The Earth Constitution is one, but only one of many valuable ideas on the table for the architecture of a future world government. However, there is need for more than a ready package; rather, there is also need for a deliberative process increasingly involving more people and communities. Nonetheless, there is still much value in lawyers and scholars developing alternative ideas for the future institutional design. When the world is ready for deeper conversations, those proposals may form valuable injections of ideas. My own preference is to explore a route forward in UN reform while not excluding building shadow institutions, such as a UN Parliamentary Assembly adjacent to it, ready to be incorporated when states realize its value.
But more than the architecture for a future world government, we also need to consider the legal landscape. Many have promoted a kind of Vienna Convention for international environmental law, whether as an Earth Charter or a Pact for the Environment, against the backdrop of such a large and fragmented landscape of international environmental law.

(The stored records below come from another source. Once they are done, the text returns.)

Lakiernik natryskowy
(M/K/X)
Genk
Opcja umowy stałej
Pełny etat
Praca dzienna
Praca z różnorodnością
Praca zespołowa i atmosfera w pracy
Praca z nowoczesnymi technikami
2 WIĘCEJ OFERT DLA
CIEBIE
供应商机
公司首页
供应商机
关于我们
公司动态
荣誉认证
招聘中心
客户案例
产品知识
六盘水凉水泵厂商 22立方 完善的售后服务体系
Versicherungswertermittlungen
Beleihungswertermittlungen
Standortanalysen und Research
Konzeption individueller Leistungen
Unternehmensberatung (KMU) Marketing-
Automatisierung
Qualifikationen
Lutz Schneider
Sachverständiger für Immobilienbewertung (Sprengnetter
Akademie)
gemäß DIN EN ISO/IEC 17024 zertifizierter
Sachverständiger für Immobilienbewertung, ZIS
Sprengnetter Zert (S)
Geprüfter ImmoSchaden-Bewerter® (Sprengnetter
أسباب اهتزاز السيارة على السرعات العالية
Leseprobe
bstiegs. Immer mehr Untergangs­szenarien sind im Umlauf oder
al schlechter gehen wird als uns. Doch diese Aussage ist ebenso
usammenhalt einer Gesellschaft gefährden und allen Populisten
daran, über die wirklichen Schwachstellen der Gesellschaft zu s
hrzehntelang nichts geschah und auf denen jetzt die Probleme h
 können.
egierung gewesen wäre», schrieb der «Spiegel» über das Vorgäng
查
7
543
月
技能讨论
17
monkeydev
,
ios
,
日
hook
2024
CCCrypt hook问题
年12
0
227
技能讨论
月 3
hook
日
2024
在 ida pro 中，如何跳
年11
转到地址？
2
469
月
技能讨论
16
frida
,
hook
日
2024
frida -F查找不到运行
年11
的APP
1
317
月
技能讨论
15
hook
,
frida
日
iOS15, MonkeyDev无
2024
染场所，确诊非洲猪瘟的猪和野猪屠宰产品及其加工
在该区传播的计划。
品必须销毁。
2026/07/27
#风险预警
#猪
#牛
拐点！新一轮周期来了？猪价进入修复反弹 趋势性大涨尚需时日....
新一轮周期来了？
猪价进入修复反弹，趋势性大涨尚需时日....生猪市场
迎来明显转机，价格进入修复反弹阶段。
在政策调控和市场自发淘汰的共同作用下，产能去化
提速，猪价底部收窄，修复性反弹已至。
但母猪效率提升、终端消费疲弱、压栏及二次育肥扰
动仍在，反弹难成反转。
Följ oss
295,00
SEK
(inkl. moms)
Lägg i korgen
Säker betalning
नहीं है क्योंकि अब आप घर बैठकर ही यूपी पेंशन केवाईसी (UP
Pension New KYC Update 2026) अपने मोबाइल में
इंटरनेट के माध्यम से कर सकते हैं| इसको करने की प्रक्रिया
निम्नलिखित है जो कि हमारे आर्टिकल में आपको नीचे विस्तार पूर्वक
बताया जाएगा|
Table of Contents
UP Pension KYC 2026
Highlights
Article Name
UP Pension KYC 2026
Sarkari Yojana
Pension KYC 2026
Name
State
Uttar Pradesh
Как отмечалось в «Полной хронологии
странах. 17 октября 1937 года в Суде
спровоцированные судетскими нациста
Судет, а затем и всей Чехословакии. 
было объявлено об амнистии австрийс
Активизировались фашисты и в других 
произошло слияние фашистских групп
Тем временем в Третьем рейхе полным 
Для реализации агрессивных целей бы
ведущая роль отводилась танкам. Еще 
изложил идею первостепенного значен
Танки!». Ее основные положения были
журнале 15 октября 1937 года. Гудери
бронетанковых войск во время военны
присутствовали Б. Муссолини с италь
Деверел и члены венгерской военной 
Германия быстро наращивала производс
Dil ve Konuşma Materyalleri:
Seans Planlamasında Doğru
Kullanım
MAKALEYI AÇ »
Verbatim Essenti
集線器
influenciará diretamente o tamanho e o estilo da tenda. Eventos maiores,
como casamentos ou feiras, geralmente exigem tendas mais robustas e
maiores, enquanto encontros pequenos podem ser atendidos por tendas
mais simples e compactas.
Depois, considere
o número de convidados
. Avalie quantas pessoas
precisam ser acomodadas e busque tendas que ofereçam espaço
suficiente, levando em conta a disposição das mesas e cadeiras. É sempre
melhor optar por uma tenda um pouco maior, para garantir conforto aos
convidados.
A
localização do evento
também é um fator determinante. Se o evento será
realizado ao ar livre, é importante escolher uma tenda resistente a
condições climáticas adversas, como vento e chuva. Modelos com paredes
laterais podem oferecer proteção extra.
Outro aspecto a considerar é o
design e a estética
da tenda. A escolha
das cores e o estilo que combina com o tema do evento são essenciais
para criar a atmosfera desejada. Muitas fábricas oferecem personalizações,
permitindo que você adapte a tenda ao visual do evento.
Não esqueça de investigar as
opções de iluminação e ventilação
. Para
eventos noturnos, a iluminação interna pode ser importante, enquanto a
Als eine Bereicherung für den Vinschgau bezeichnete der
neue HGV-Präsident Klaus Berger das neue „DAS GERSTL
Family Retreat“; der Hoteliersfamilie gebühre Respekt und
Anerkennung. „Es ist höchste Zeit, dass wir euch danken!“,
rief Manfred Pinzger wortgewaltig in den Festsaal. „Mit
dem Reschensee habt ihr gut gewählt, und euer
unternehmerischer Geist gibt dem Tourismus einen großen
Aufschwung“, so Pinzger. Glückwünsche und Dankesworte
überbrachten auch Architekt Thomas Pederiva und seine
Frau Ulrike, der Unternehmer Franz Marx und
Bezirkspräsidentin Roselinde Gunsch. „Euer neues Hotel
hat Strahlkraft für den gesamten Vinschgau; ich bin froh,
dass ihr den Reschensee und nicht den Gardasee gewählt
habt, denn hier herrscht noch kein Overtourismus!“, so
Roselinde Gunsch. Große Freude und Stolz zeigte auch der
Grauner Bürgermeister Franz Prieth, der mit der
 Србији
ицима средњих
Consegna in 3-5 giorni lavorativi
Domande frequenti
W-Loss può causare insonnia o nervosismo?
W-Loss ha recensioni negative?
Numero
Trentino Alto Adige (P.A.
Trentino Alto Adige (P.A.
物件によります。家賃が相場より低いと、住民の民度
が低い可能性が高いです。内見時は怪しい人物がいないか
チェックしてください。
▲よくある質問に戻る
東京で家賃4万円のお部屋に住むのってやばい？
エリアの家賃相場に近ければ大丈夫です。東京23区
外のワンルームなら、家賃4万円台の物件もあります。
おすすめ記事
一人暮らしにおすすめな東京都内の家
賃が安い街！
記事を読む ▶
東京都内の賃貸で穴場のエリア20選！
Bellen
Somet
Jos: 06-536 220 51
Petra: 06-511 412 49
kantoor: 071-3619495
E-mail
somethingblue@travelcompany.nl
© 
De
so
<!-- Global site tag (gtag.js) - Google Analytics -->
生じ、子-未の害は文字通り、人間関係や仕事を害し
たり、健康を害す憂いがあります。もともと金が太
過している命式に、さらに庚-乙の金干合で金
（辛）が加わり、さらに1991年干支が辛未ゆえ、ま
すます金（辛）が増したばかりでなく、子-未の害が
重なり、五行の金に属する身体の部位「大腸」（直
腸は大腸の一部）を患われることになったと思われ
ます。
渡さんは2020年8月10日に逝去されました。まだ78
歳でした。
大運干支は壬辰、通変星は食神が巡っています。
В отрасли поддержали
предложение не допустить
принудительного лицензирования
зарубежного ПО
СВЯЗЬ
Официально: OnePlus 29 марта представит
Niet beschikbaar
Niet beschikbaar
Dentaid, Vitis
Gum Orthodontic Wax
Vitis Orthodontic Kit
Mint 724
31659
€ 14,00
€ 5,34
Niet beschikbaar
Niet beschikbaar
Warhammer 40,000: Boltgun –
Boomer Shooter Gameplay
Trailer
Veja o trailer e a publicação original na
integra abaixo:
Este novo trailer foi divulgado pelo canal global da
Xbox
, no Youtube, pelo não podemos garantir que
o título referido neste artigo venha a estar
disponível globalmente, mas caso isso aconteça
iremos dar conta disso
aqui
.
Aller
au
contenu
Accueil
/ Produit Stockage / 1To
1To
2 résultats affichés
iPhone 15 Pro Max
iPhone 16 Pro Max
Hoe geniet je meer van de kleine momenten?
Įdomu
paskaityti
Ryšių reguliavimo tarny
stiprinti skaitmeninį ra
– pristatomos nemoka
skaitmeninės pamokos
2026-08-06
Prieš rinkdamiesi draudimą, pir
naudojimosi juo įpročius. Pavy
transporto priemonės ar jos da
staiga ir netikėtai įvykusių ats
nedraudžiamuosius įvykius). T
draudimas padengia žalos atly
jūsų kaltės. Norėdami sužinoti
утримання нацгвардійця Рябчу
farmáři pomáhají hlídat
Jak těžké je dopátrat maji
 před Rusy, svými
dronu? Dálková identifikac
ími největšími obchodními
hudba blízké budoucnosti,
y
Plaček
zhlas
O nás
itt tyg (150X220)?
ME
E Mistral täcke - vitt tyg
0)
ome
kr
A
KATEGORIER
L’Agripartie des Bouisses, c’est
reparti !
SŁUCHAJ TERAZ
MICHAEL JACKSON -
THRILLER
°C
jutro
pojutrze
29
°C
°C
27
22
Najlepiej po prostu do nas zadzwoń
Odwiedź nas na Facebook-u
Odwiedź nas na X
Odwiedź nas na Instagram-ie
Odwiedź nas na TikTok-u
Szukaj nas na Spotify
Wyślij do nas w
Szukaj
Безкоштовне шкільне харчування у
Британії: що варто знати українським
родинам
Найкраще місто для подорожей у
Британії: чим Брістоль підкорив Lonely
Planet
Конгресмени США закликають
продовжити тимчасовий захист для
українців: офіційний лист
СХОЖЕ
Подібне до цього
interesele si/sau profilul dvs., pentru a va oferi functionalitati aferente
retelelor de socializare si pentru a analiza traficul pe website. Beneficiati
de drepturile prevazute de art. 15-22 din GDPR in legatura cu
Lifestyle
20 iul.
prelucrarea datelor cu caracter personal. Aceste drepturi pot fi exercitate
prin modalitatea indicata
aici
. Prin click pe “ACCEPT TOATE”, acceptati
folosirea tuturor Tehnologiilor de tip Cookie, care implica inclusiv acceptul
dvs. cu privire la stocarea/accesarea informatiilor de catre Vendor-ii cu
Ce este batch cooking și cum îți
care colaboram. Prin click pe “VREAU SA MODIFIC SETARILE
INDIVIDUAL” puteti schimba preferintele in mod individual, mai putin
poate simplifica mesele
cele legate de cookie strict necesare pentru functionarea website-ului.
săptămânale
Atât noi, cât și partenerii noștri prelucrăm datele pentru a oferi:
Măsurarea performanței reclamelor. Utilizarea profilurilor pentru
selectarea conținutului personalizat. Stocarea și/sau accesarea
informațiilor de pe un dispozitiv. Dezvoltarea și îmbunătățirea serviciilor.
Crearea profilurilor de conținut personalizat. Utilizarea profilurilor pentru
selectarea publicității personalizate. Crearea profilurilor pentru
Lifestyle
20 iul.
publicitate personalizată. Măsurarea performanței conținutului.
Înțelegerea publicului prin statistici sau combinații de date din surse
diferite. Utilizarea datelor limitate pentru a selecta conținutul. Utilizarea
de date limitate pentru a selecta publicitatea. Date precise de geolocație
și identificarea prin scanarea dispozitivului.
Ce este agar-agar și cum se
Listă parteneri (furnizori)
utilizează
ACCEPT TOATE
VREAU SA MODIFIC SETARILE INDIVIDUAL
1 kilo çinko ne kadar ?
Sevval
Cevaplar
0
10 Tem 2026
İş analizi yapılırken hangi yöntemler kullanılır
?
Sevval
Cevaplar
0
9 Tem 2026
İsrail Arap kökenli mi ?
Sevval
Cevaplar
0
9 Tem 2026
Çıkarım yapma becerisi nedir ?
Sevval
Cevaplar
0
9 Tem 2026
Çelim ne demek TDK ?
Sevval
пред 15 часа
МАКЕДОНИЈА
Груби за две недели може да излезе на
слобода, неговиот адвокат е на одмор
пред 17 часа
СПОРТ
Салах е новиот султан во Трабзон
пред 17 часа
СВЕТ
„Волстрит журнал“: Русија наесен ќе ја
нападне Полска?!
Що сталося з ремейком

And while the international laws in this field are not usually enforceable, they have been developed with most states at the table and with virtually every state having a de facto veto because of the consensus decision-making principle (which is one that needs to be gradually left behind). They form a foundation for international collaboration and a tool as yet far too underutilized to address the environmental havoc we are facing.
There is not one road, but an emerging vision of a direction and many paths need to be tread to finally get there. The path that I want to highlight as treadable already now, building on what we have, is to strengthen the culture of the rule of international law, a proposal I have elaborated with Maja Groff.2 Whatever future world we aspire to, law has proved a powerful tool of just and effective governance. It is the absence of the “real” rule of law that gives major powers the room to act “above” the law—and less powerful states, lack of access to remedy. While we can focus on advocating—in our national parliaments and courts—for adhering to the Paris Agreement or the Convention on Biological Diversity or other agreements, we also need to nurture the emergence of a strong culture of the rule of international law, i.e., that states treat their international agreements as binding obligations and act accordingly.1. Sylvia Karlsson-Vinkhuyzen, “The Role of Principles for Allocating Governance Levels in the 2002 World Summit on Sustainable Development,” International Environmental Agreements: Politics, Law and Economics 13, no. 4 (2013): 441–459.
2. Maja Groff and Sylvia Karlsson-Vinkhuyzen, “The Rule of Law as a Global Public Good: Exploring Trajectories for Democratizing Global Governance Through Increased Accountability,” in The Commons and a New Global Governance?, eds. Samuel Cogolati and Jan Wouters (Northampton, MA: Edward Elgar, 2018), 130–59.